Melville pizzeria scraps breakfast plans after pizza demand surges
Pizza demand at Say Cheese Pizza Cafe forced owner Rosario Asta to scrap breakfast days after opening at 89 Ruland Road. Roman and New York slices won out.

Strong demand for Roman- and New York-style slices pushed Say Cheese Pizza Cafe in Melville to abandon part of its opening plan almost immediately. Owner Rosario Asta had intended to introduce the menu in stages at 89 Ruland Road, but the rush for pizza was so strong that breakfast items were taken off the table just days after the café opened.
Asta had spent about a year renovating the former Ruland Road Deli space before setting out to open the new business on May 27. The original plan called for a slow rollout, starting with pizza, empanadas and dessert, then adding breakfast dishes such as pancake pies, omelettes and egg sandwiches once the kitchen and customer flow were established.

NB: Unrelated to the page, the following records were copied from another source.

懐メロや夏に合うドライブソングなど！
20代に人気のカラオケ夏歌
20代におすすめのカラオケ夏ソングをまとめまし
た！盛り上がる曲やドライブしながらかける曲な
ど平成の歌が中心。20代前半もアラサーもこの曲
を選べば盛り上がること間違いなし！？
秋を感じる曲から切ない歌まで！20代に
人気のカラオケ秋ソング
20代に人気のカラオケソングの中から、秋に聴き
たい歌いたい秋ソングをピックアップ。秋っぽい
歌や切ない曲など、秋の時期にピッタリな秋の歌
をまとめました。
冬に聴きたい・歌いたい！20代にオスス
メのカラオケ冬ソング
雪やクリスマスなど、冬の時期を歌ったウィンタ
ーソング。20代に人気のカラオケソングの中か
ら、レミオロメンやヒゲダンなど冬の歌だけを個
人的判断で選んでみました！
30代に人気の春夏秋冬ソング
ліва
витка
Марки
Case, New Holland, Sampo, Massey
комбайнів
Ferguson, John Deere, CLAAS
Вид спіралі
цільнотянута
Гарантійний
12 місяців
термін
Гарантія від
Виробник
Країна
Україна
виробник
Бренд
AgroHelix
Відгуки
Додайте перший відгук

Instead, the early response made the café a pizza-first operation. Demand for the specialty Roman and New York slices was strong enough that the breakfast menu was scrapped almost right away, a sharp reminder of how quickly a new restaurant in Melville can be reshaped by what nearby customers actually buy.

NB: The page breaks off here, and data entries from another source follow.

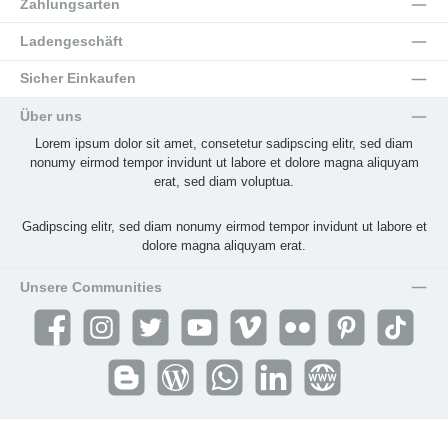
Zahlungsarten
Ladengeschäft
Sicher Einkaufen
Über uns
Lorem ipsum dolor sit amet, consetetur sadipscing elitr, sed diam
nonumy eirmod tempor invidunt ut labore et dolore magna aliquyam
erat, sed diam voluptua.
Gadipscing elitr, sed diam nonumy eirmod tempor invidunt ut labore et
dolore magna aliquyam erat.
Unsere Communities
Facebook
Instagram
Twitter
YouTube
Vimeo
Flickr
Pinterest
TikTok
Blogger
Blog
WhatsApp
LinkedIn
Website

That pivot matters in a busy commercial stretch like Melville, where lunch traffic, commuters and office workers can make or break a new food business. Say Cheese had been conceived as an all-day Italian-inspired café, one that could draw people in the morning, at lunch and again at dinner. The early traffic showed a different priority: speed, familiar favorites and a product that can move fast across the counter.

The restaurant’s website now describes Say Cheese as a neighborhood spot for pizza, Italian favorites, café-style items and catering. Its posted menu hours begin at 11:00 a.m. Monday through Thursday, reinforcing the shift away from an early breakfast schedule and toward a lunch-and-dinner rhythm.
A hiring post for the business had advertised morning, evening and weekend shifts, which suggests the labor plan was also built around broader daypart coverage before the demand for pizza changed the equation. For now, Say Cheese Pizza Cafe appears to be following the market in real time, and in Melville that has meant leaning into the slices that brought people in first.